* EXERCISE BRIEF
Copy every record verbatim. Leave the pictures out.
***** RECORDED DATA
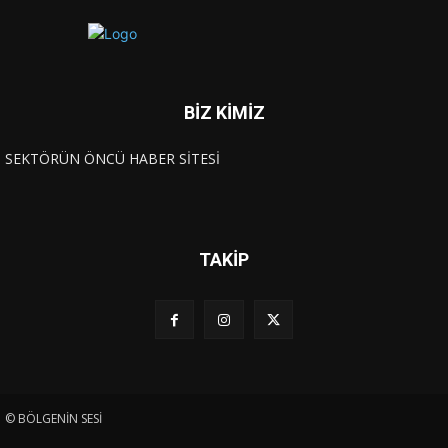
BİZ KİMİZ
SEKTÖRÜN ÖNCÜ HABER SİTESİ
TAKİP
© BÖLGENİN SESİ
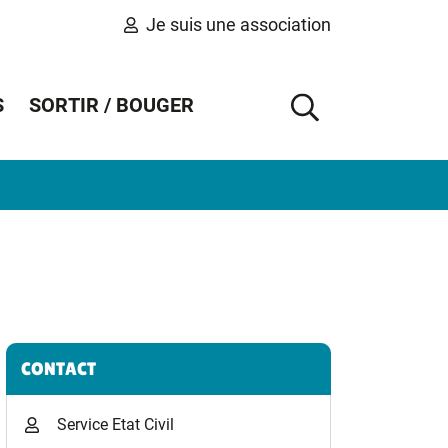
Je suis une association
S
SORTIR / BOUGER
AFFICHER 
Informations complémentaires
CONTACT
Service Etat Civil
**********
* THE ANSWER
BİZ KİMİZ
SEKTÖRÜN ÖNCÜ HABER SİTESİ
TAKİP
© BÖLGENİN SESİ
Je suis une association
S
SORTIR / BOUGER
AFFICHER 
Informations complémentaires
CONTACT
Service Etat Civil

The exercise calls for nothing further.